Paradoxalmente, a sentença pode acabar prejudicando os grupos que tenta proteger, ao criar um precedente para censura posterior baseada em valores morais que grupos conservadores poderão usar para censurar ideias progressistas.
Paradoxalmente, a sentença pode acabar prejudicando os grupos que tenta proteger, ao criar um precedente para censura posterior baseada em valores morais que grupos conservadores poderão usar para censurar ideias progressistas e manifestações contrárias à sua visão de mundo. O combate à discriminação e ao preconceito deve basear-se na educação, no diálogo e na exposição a diferentes pontos de vista, sem recorrer à censura, exceto em último caso. A censura, mesmo a legítima censura posterior, em vez de promover a reflexão crítica, reforça o silêncio e a ignorância, dificultando a desconstrução de estereótipos e preconceitos.
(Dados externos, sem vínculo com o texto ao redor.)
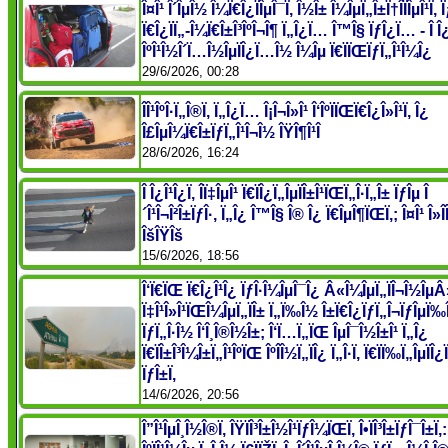
Î¤Î¹ Î´ÎµÎ½ Î¼Ï€Î¿ÏÎµÎ¯Ï‚ Î½Î± Î¼ÎµÏ„Î±Ï†Î­ÏÎµÎ¹Ï‚ 
Ï€Î¿ÏÏ„-Î¼Ï€Î±Î³ÎºÎ¬Î¶ Ï„Î¿Ï… Î™Î§ ÏƒÎ¿Ï… - Î Î¿
ÎºÎ¹Î½Î´Ï…Î½ÎµÏÎ¿Ï…Î½ Î¼Îµ Ï€ÏÏŒÏƒÏ„Î¹Î¼Î¿
29/6/2026, 00:28
ÎÎ¹ÎºÎ·Ï„Î®Ï‚ Ï„Î¿Ï… Î¡Î¬Î»Î¹ Î‘ÎºÏÏŒÏ€Î¿Î»Î¹Ï‚ Î¿
Î£ÎµÎ¼Ï€Î±ÏƒÏ„Î¹Î¬Î½ ÎŸÎ¶Î¹Î­
28/6/2026, 16:24
Î Î¿Î¹Î¿Ï‚ Î­Ï‡ÎµÎ¹ Ï€ÏÎ¿Ï„ÎµÏÎ±Î¹ÏŒÏ„Î·Ï„Î± ÏƒÎµ Î
´Î¹Î¬Î²Î±ÏƒÎ·, Ï„Î¿ Î™Î§ Î® Î¿ Ï€ÎµÎ¶ÏŒÏ‚; Î¤Î¹ Î»Î­
ÎšÎŸÎš
15/6/2026, 18:56
Î‘Ï€ÏŒ Ï€Î¿Î¹Î¿ ÏƒÎ·Î¼ÎµÎ¯Î¿ Â«Î¼ÎµÏ„ÏÎ¬Î½ÎµÂ
Ï‡Î¹Î»Î¹ÏŒÎ¼ÎµÏ„ÏÎ± Ï„Ï‰Î½ Î±Ï€Î¿ÏƒÏ„Î¬ÏƒÎµÏ
ÏƒÏ„Î·Î½ Î‘Î¸Î®Î½Î±; Î‘Ï…Ï„ÏŒ ÎµÎ¯Î½Î±Î¹ Ï„Î¿
Ï€ÏÎ±Î³Î¼Î±Ï„Î¹ÎºÏŒ ÎºÎ­Î½Ï„ÏÎ¿ Ï„Î·Ï‚ Ï€ÏÏ‰Ï„ÎµÏÎ
ÏƒÎ±Ï‚
14/6/2026, 20:56
Î”Î¹ÎµÎ¸Î½Î®Ï‚ ÎŸÏÎ³Î±Î½Î¹ÏƒÎ¼ÏŒÏ‚ Î•ÏÎ³Î±ÏƒÎ¯Î±Ï‚: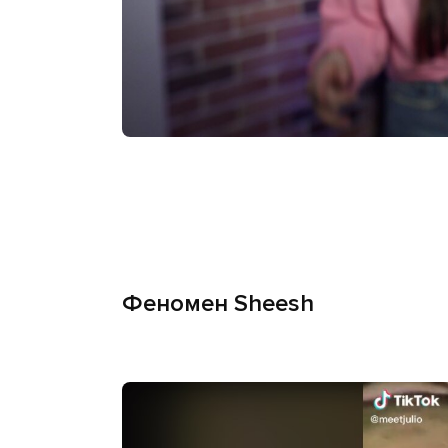
Феномен Sheesh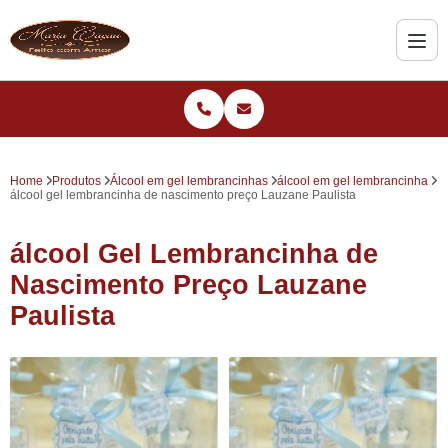
Home
Produtos
Álcool em gel lembrancinhas
álcool em gel lembrancinha
álcool gel lembrancinha de nascimento preço Lauzane Paulista
álcool Gel Lembrancinha de
Nascimento Preço Lauzane
Paulista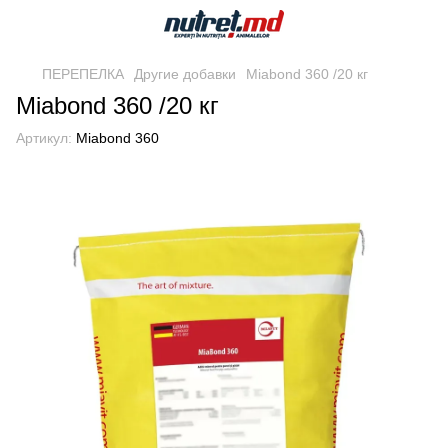
ПЕРЕПЕЛКА
Другие добавки
Miabond 360 /20 кг
Miabond 360 /20 кг
Артикул:
Miabond 360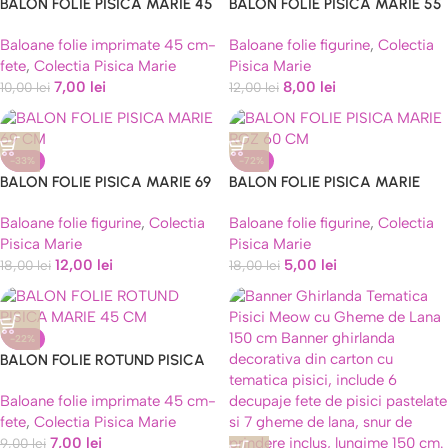
BALON FOLIE PISICA MARIE 45
BALON FOLIE PISICA MARIE 55
CM – WE LOVE MARIE
CM
Baloane folie imprimate 45 cm-
Baloane folie figurine
,
Colectia
fete
,
Colectia Pisica Marie
Pisica Marie
7,00
lei
8,00
lei
10,00
lei
12,00
lei
-33%
-72%
BALON FOLIE PISICA MARIE 69
BALON FOLIE PISICA MARIE
CM
ROZ 60 CM
Baloane folie figurine
,
Colectia
Baloane folie figurine
,
Colectia
Pisica Marie
Pisica Marie
12,00
lei
5,00
lei
18,00
lei
18,00
lei
-22%
BALON FOLIE ROTUND PISICA
MARIE 45 CM
Baloane folie imprimate 45 cm-
fete
,
Colectia Pisica Marie
7,00
lei
9,00
lei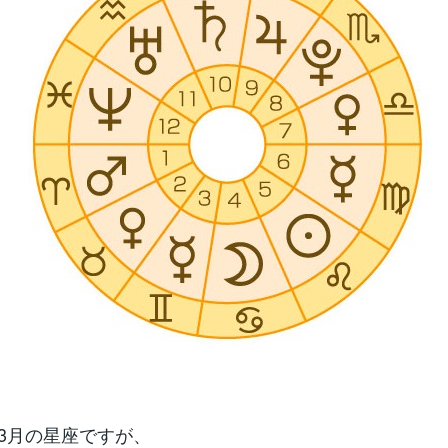
は3月の星座ですが、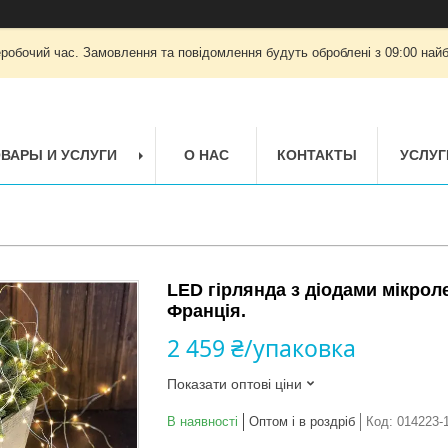
еробочий час. Замовлення та повідомлення будуть оброблені з 09:00 найб
ВАРЫ И УСЛУГИ
О НАС
КОНТАКТЫ
УСЛУГ
LED гірлянда з діодами мікро
Франція.
2 459 ₴/упаковка
Показати оптові ціни
В наявності
Оптом і в роздріб
Код:
014223-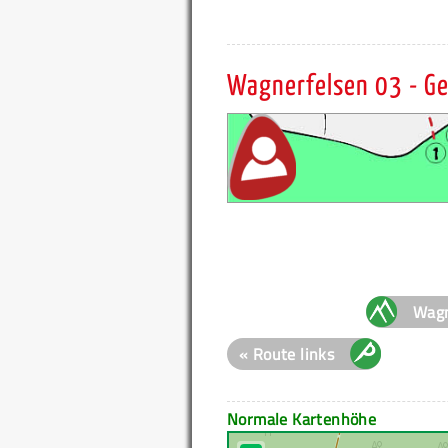
Wagnerfelsen 03 - G
Wagn
« Route links
Normale Kartenhöhe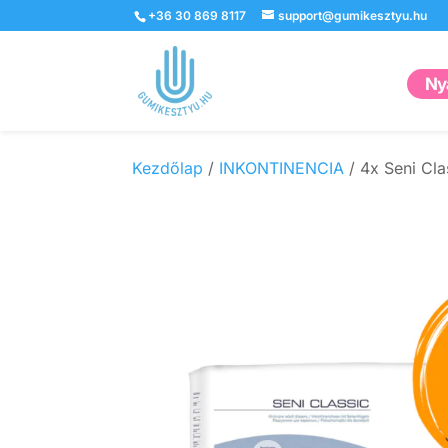
+36 30 869 8117
support@gumikesztyu.hu
Nyá
Kezdőlap
/
INKONTINENCIA
/ 4x Seni Cl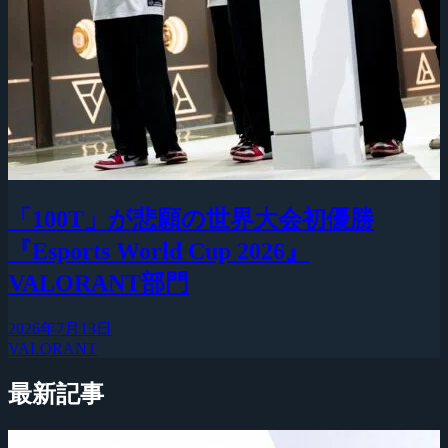
「100T」が悲願の世界大会初優勝
『Esports World Cup 2026』
VALORANT部門
2026年7月13日
VALORANT
最新記事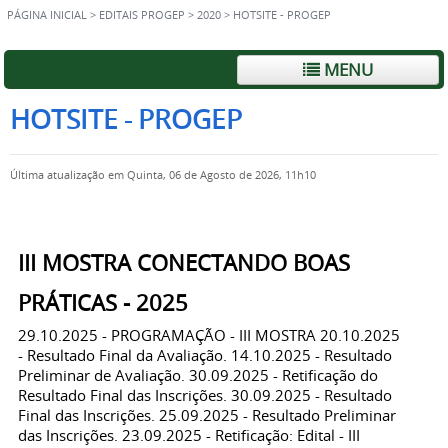
PÁGINA INICIAL
>
EDITAIS PROGEP
>
2020
>
HOTSITE - PROGEP
MENU
HOTSITE - PROGEP
Última atualização em Quinta, 06 de Agosto de 2026, 11h10
III MOSTRA CONECTANDO BOAS
PRÁTICAS - 2025
29.10.2025 - PROGRAMAÇÃO - III MOSTRA 20.10.2025
- Resultado Final da Avaliação. 14.10.2025 - Resultado
Preliminar de Avaliação. 30.09.2025 - Retificação do
Resultado Final das Inscrições. 30.09.2025 - Resultado
Final das Inscrições. 25.09.2025 - Resultado Preliminar
das Inscrições. 23.09.2025 - Retificação: Edital - III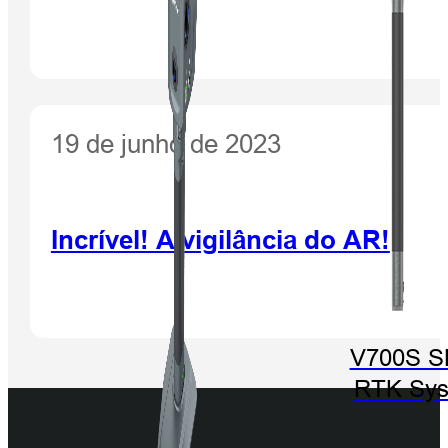
19 de junho de 2023
Incrível! A vigilância do AR!
V700S 
RTK Sy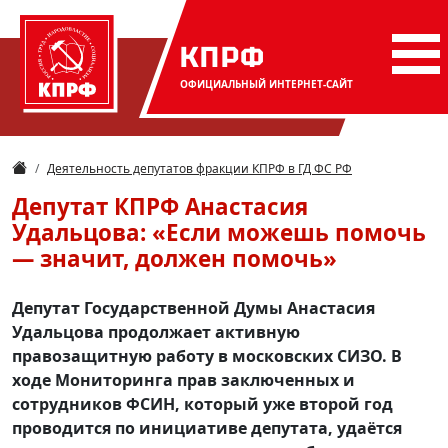
КПРФ
ОФИЦИАЛЬНЫЙ
ИНТЕРНЕТ-САЙТ
Деятельность депутатов фракции КПРФ в ГД ФС РФ
Депутат КПРФ Анастасия
Удальцова: «Если можешь помочь
— значит, должен помочь»
Депутат Государственной Думы Анастасия
Удальцова продолжает активную
правозащитную работу в московских СИЗО. В
ходе Мониторинга прав заключенных и
сотрудников ФСИН, который уже второй год
проводится по инициативе депутата, удаётся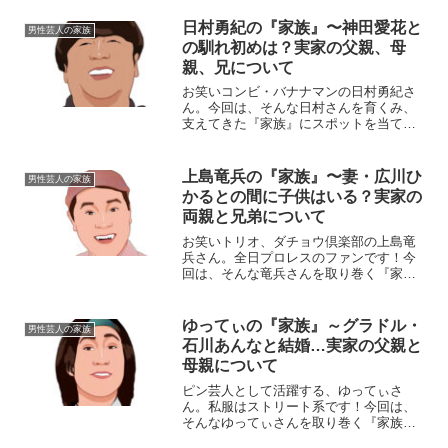
日村勇紀の『家族』〜神田愛花と
男性芸人の家族
の馴れ初めは？実家の父親、母
親、兄について
お笑いコンビ・バナナマンの日村勇紀さ
ん。今回は、そんな日村さんを育くみ、
支えてきた『家族』にスポットを当て、
ご紹介します。名 前：日村勇紀（ひ
むら・ゆうき）生年月日：1972年〈昭和
47年〉5月14日身長体重：172cm/85kg血
上島竜兵の『家族』〜妻・広川ひ
男性芸人の家族
液型 ...
かるとの間に子供はいる？実家の
両親と兄弟について
お笑いトリオ、ダチョウ倶楽部の上島竜
兵さん。全日プロレスのファンです！今
回は、そんな竜兵さんを取り巻く『家
族』の物語です。名 前：上島竜兵
（うえしま・りゅうへい）生年月日：
1961年（昭和36年）1月20日身 長：
ゆってぃの『家族』～グラドル・
男性芸人の家族
162cm血液型 ：A...
石川あんなと結婚…実家の父親と
母親について
ピン芸人として活躍する、ゆってぃさ
ん。私服はストリート系です！今回は、
そんなゆってぃさんを取り巻く『家族』
の物語です。名前：ゆってぃ本名：藤堂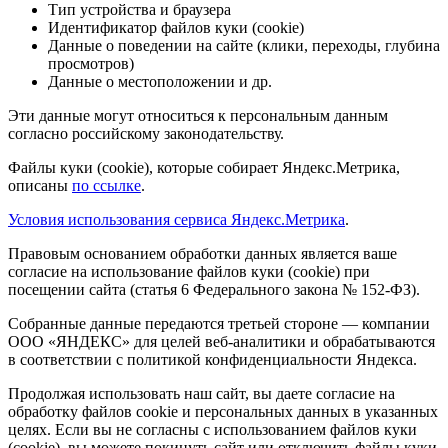
Тип устройства и браузера
Идентификатор файлов куки (cookie)
Данные о поведении на сайте (клики, переходы, глубина
просмотров)
Данные о местоположении и др.
Эти данные могут относиться к персональным данным
согласно российскому законодательству.
Файлы куки (cookie), которые собирает Яндекс.Метрика,
описаны
по ссылке
.
Условия использования сервиса Яндекс.Метрика
.
Правовым основанием обработки данных является ваше
согласие на использование файлов куки (cookie) при
посещении сайта (статья 6 Федерального закона № 152-ФЗ).
Собранные данные передаются третьей стороне — компании
ООО «ЯНДЕКС» для целей веб-аналитики и обрабатываются
в соответствии с политикой конфиденциальности Яндекса.
Продолжая использовать наш сайт, вы даете согласие на
обработку файлов cookie и персональных данных в указанных
целях. Если вы не согласны с использованием файлов куки
(cookie), вы можете покинуть сайт или отключить файлы куки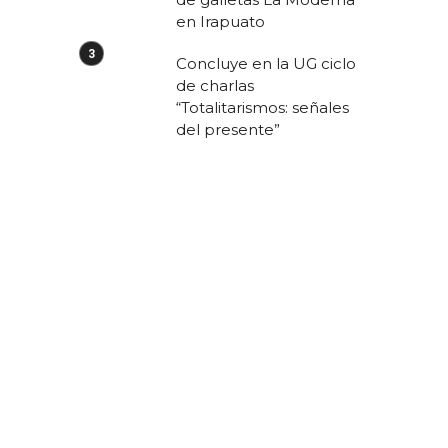
en Irapuato
Concluye en la UG ciclo
de charlas
“Totalitarismos: señales
del presente”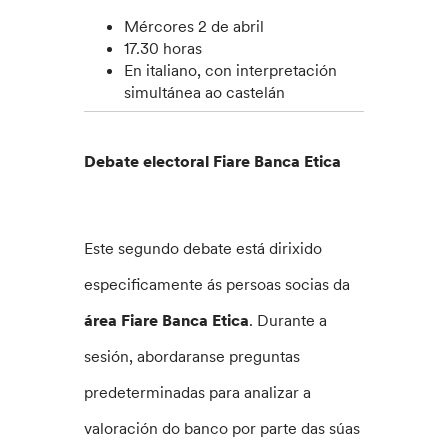
Mércores 2 de abril
17.30 horas
En italiano, con interpretación
simultánea ao castelán
Debate electoral Fiare Banca Etica
Este segundo debate está dirixido
especificamente ás persoas socias da
área Fiare Banca Etica
. Durante a
sesión, abordaranse preguntas
predeterminadas para analizar a
valoración do banco por parte das súas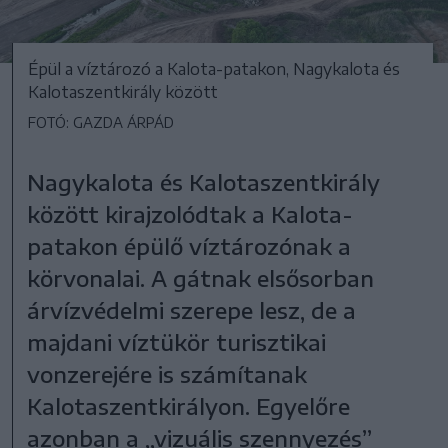
Épül a víztározó a Kalota-patakon, Nagykalota és
Kalotaszentkirály között
FOTÓ: GAZDA ÁRPÁD
Nagykalota és Kalotaszentkirály
között kirajzolódtak a Kalota-
patakon épülő víztározónak a
körvonalai. A gátnak elsősorban
árvízvédelmi szerepe lesz, de a
majdani víztükör turisztikai
vonzerejére is számítanak
Kalotaszentkirályon. Egyelőre
azonban a „vizuális szennyezés”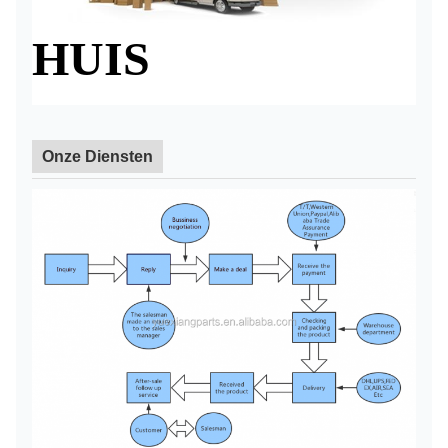
HUIS
Onze Diensten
Livros proibidos exercem um fascínio particular, especialmente em tempos de polarização em que ambos os lados suspeitam de poderosos complôs contra suas posições. A censura posterior, quando não se apoia em terreno democraticamente indiscutível, pode ser mais danosa aos grupos minoritários do que o próprio discurso que se pretende punir.
A questão da misoginia e homofobia no contexto da liberdade de expressão é complexa. É difícil traçar uma linha precisa entre livre expressão de opinião e discurso de ódio. Punir pela expressão, mesmo em casos de misoginia e homofobia, requer a demonstração de danos concretos, como incitação à violência ou discriminação. A mera expressão de opiniões ofensivas ou desrespeitosas, sem incitação a atos ilícitos, não deveria ser censurada. O Estado protege direitos, mas não é — nem deveria ser — a babá da sociedade.
Por fim, a censura posterior, como a retirada de circulação e destruição de livros já publicados, é uma medida extrema que só se justifica quando o conteúdo representa um perigo iminente à ordem pública ou à segurança individual, algo que, no presente caso, parece não ter sido demonstrado.
E, princípio por princípio, cabe lembrar um igualmente fundamental: democratas liberais não queimam livros. De forma que quando livros começam a queimar em uma democracia liberal, alguma coisa está definitivamente fora da ordem.